(Task inputs begins)
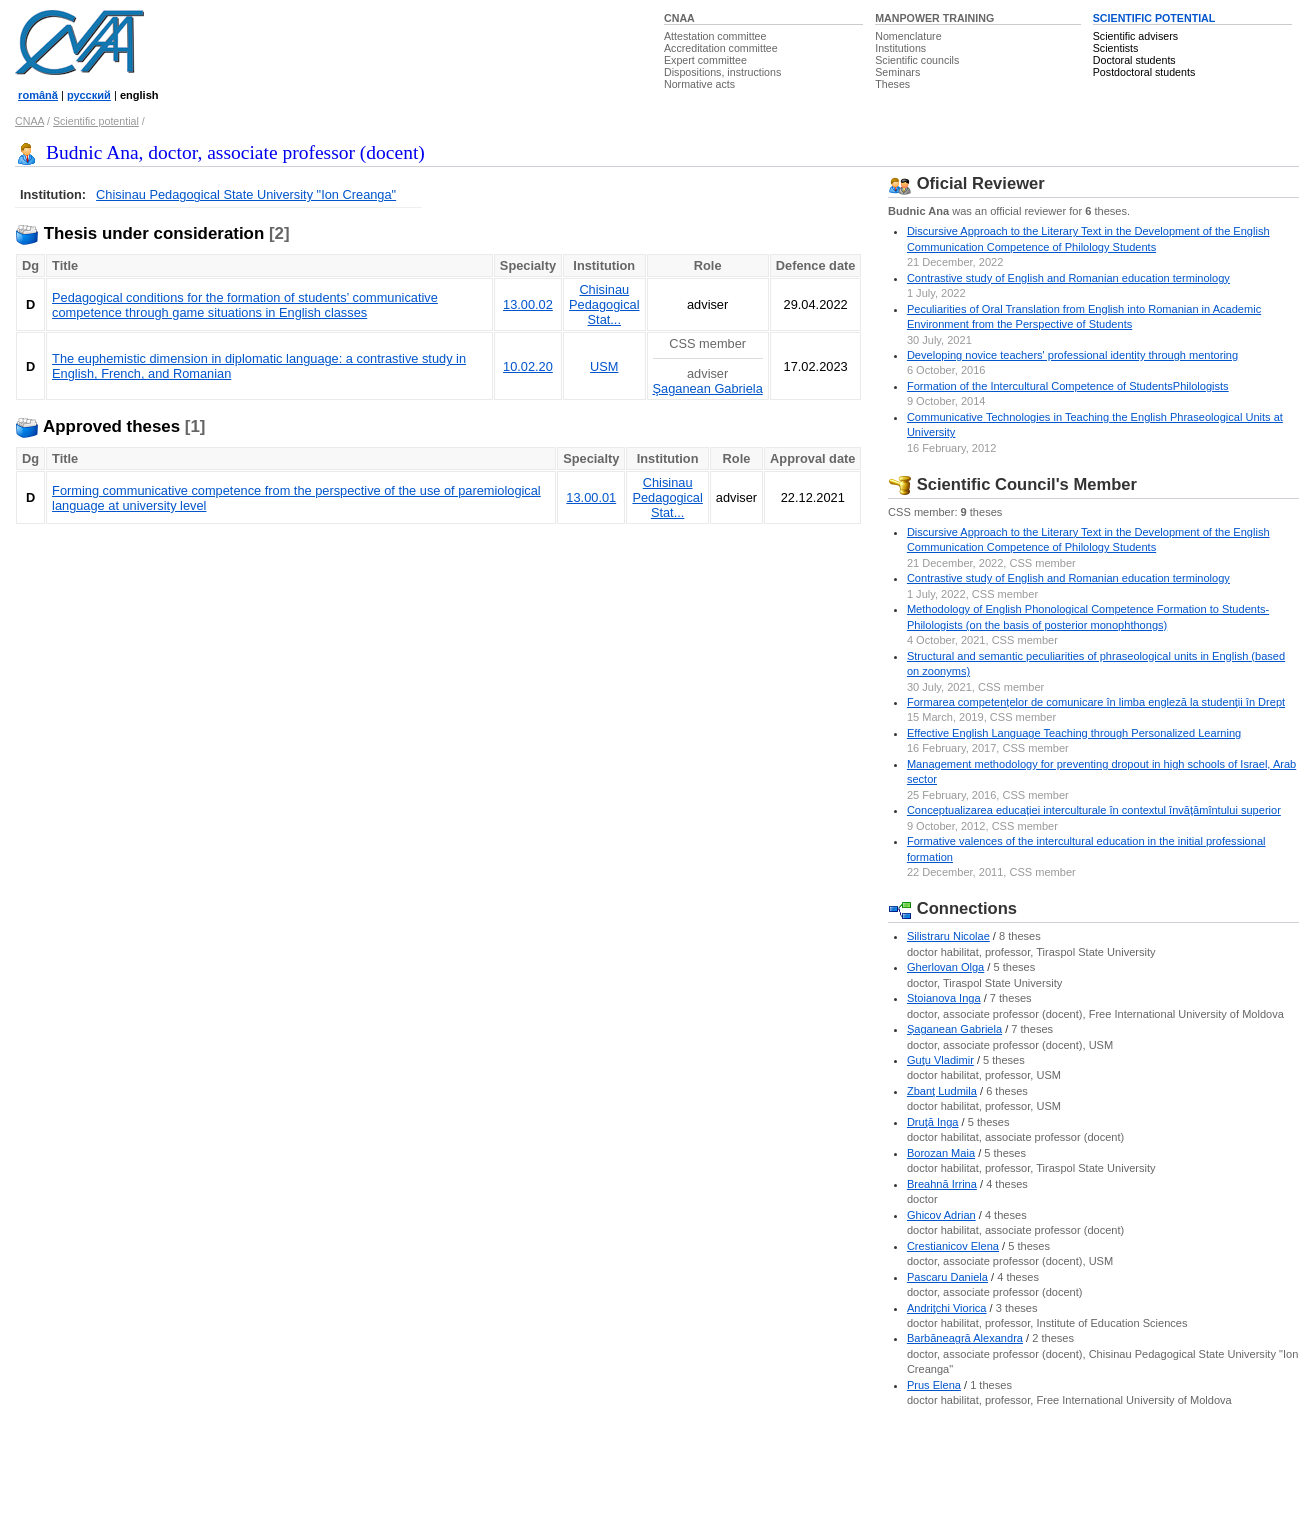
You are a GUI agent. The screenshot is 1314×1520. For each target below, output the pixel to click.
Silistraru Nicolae (948, 936)
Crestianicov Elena (953, 1246)
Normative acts (699, 84)
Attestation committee (715, 36)
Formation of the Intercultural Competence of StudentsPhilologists (1068, 386)
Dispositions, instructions (722, 72)
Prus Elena (934, 1385)
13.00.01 (591, 497)
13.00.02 (528, 304)
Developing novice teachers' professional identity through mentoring (1072, 355)
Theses (892, 84)
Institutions (900, 48)
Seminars (897, 72)
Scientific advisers (1135, 36)
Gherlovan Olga (945, 967)
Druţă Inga (933, 1122)
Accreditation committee (721, 48)
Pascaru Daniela (947, 1277)
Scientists (1116, 48)
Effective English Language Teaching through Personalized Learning (1074, 733)
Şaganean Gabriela (708, 388)
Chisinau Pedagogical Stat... (604, 304)
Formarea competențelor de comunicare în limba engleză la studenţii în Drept (1096, 702)
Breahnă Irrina (942, 1184)
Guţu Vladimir (940, 1060)
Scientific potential (96, 121)
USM (604, 366)
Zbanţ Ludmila (942, 1091)
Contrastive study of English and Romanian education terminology (1068, 278)
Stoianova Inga (944, 998)
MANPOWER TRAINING (934, 18)
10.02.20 (528, 366)
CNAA (679, 18)
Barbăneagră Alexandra (965, 1338)
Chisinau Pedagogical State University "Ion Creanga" (246, 194)
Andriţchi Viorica (947, 1308)
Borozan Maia (941, 1153)
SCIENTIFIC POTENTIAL (1154, 18)
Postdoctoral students (1144, 72)
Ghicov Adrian (941, 1215)
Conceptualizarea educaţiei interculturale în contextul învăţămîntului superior (1094, 810)
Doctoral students (1134, 60)
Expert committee (705, 60)
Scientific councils (917, 60)
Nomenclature (908, 36)
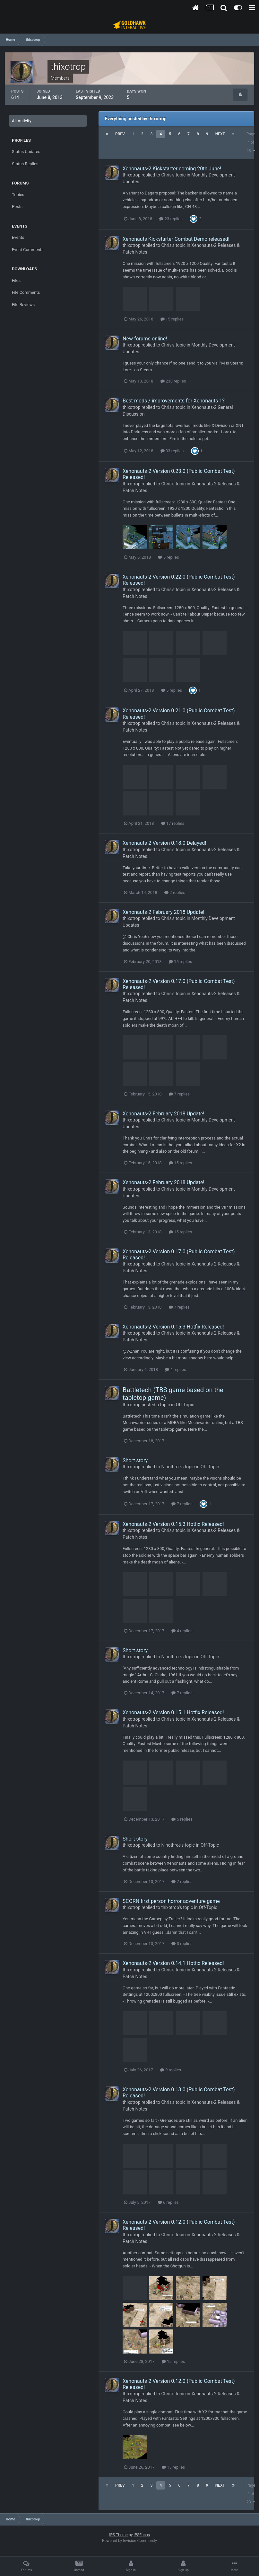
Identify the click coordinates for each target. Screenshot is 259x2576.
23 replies (170, 218)
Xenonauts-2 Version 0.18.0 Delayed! (164, 843)
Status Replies (25, 163)
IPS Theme (118, 2535)
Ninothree (171, 1466)
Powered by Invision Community (129, 2540)
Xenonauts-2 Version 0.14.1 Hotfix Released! (173, 1963)
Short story (135, 1460)
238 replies (173, 381)
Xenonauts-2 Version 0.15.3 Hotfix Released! (173, 1327)
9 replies (170, 2069)
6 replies (168, 2202)
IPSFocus (142, 2535)
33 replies (172, 450)
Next (220, 134)
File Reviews (23, 304)
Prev (120, 134)
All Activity (21, 120)
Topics (18, 194)
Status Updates (26, 151)
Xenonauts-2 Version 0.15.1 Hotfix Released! (173, 1712)
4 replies (175, 1369)
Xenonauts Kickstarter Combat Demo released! (176, 239)
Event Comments (28, 249)
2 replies (174, 892)
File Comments (26, 292)
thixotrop (132, 174)
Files (16, 280)
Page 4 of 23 (250, 142)
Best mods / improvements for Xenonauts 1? (174, 401)
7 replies (179, 1094)
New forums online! (145, 339)
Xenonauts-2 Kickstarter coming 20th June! (172, 169)
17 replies (172, 823)
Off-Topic (185, 1404)
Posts (17, 206)
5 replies (168, 557)
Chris (166, 174)
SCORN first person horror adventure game (171, 1901)
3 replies (181, 1943)
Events (18, 237)
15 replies (172, 319)
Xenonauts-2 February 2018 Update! (163, 912)
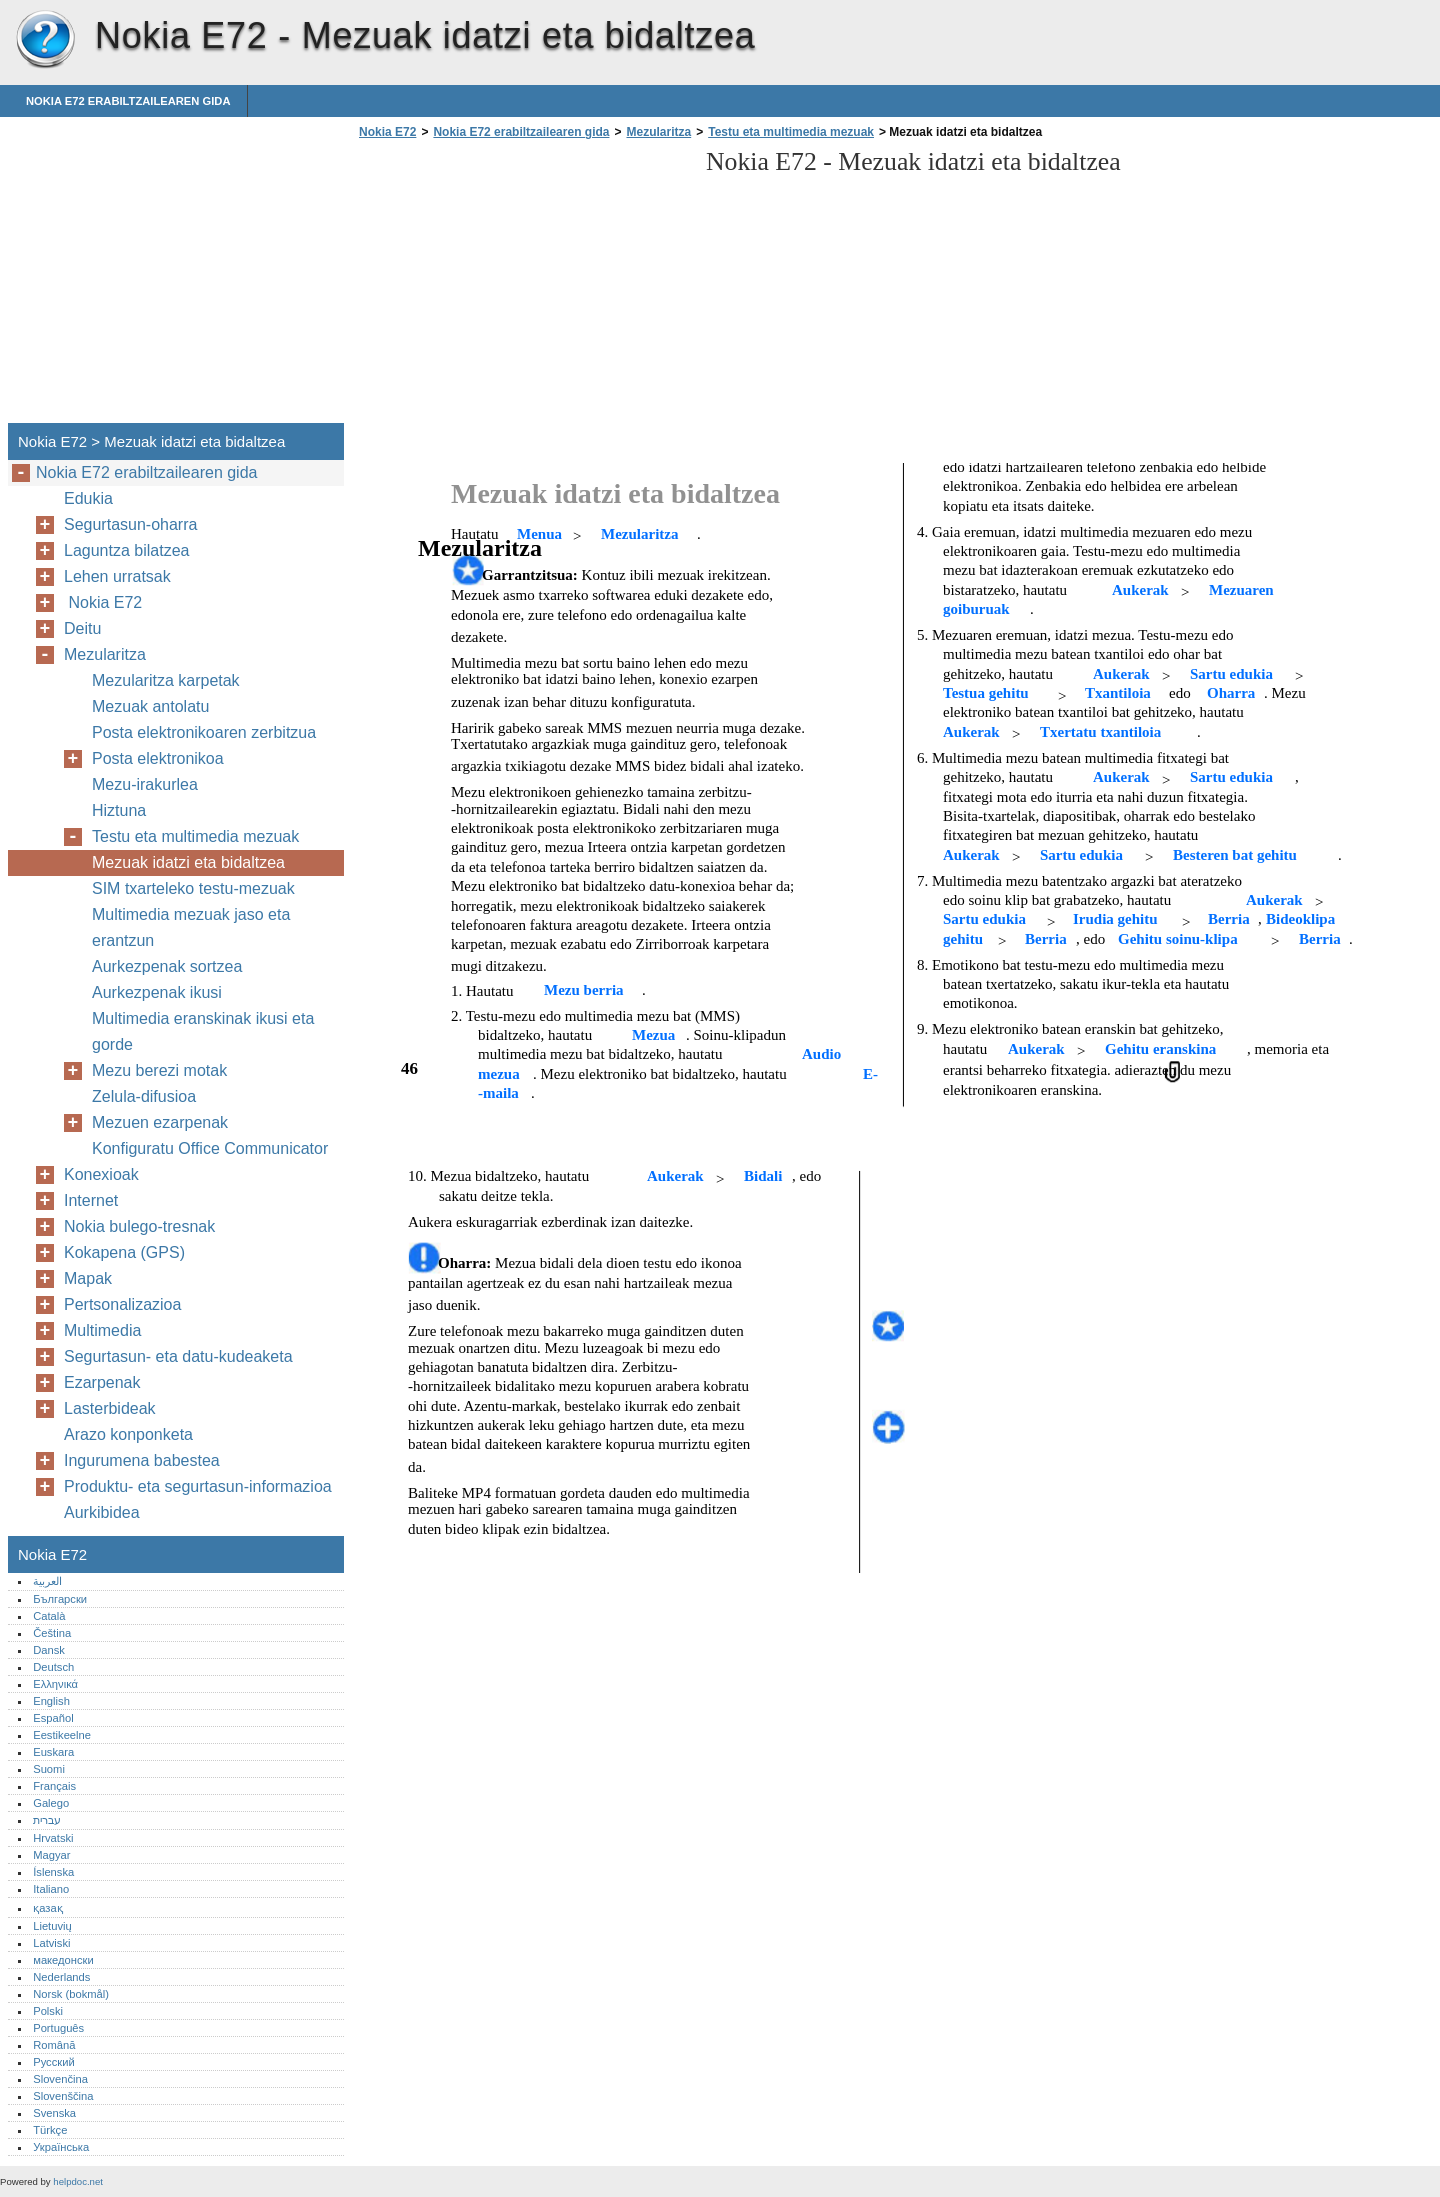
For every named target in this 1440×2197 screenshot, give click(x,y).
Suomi (49, 1769)
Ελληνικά (55, 1684)
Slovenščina (63, 2096)
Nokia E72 (45, 40)
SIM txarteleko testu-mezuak (193, 888)
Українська (61, 2147)
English (51, 1701)
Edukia (88, 498)
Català (49, 1616)
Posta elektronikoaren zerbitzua (204, 732)
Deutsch (53, 1667)
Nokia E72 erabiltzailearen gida (128, 101)
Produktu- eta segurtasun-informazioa (198, 1486)
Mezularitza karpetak (166, 680)
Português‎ (58, 2028)
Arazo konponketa (128, 1434)
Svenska (54, 2113)
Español (53, 1718)
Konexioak (101, 1174)
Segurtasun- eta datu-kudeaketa (178, 1356)
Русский (54, 2062)
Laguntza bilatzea (126, 550)
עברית (47, 1820)
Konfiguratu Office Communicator (210, 1148)
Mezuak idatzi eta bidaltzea (188, 862)
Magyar (51, 1855)
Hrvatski (53, 1838)
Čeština (52, 1633)
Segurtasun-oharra (130, 524)
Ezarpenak (102, 1382)
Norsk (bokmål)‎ (71, 1994)
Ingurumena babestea (142, 1460)
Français (54, 1786)
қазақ (47, 1908)
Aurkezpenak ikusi (157, 992)
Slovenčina (60, 2079)
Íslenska (53, 1872)
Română (54, 2045)
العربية (47, 1581)
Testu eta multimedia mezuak (791, 132)
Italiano (51, 1889)
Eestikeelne (62, 1735)
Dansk (49, 1650)
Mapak (88, 1278)
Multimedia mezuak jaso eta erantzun (191, 927)
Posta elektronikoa (158, 758)
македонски (63, 1960)
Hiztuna (119, 810)
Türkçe (50, 2130)
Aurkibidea (102, 1512)
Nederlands (61, 1977)
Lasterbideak (110, 1408)
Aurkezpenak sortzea (167, 966)
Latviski (51, 1943)
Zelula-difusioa (144, 1096)
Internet (91, 1200)
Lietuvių (52, 1926)
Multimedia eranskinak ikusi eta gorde (203, 1031)
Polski (48, 2011)
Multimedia (102, 1330)
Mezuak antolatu (150, 706)
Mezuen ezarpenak (160, 1122)
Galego (51, 1803)
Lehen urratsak (117, 576)
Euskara (53, 1752)
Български (60, 1599)
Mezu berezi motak (159, 1070)
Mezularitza (658, 132)
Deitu (82, 628)
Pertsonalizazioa (122, 1304)
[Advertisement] (522, 287)
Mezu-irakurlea (145, 784)
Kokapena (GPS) (124, 1252)
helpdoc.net (78, 2181)
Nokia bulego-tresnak (139, 1226)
(Task inputs ends)
▶ Work request: Give again, exactly, every line from the one holding "Norsk (bokmål)‎ (71, 1994)" to the last line of the data.

▶ Task answer:
Norsk (bokmål)‎ (71, 1994)
Ingurumena babestea (142, 1460)
Français (54, 1786)
қазақ (47, 1908)
Aurkezpenak ikusi (157, 992)
Slovenčina (60, 2079)
Íslenska (53, 1872)
Română (54, 2045)
العربية (47, 1581)
Testu eta multimedia mezuak (791, 132)
Italiano (51, 1889)
Eestikeelne (62, 1735)
Dansk (49, 1650)
Mapak (88, 1278)
Multimedia mezuak jaso eta erantzun (191, 927)
Posta elektronikoa (158, 758)
македонски (63, 1960)
Hiztuna (119, 810)
Türkçe (50, 2130)
Aurkibidea (102, 1512)
Nederlands (61, 1977)
Lasterbideak (110, 1408)
Aurkezpenak sortzea (167, 966)
Latviski (51, 1943)
Zelula-difusioa (144, 1096)
Internet (91, 1200)
Lietuvių (52, 1926)
Multimedia eranskinak ikusi eta gorde (203, 1031)
Polski (48, 2011)
Multimedia (102, 1330)
Mezuak antolatu (150, 706)
Mezuen ezarpenak (160, 1122)
Galego (51, 1803)
Lehen urratsak (117, 576)
Euskara (53, 1752)
Български (60, 1599)
Mezu berezi motak (159, 1070)
Mezularitza (658, 132)
Deitu (82, 628)
Pertsonalizazioa (122, 1304)
[Advertisement] (522, 287)
Mezu-irakurlea (145, 784)
Kokapena (GPS) (124, 1252)
helpdoc.net (78, 2181)
Nokia bulego-tresnak (139, 1226)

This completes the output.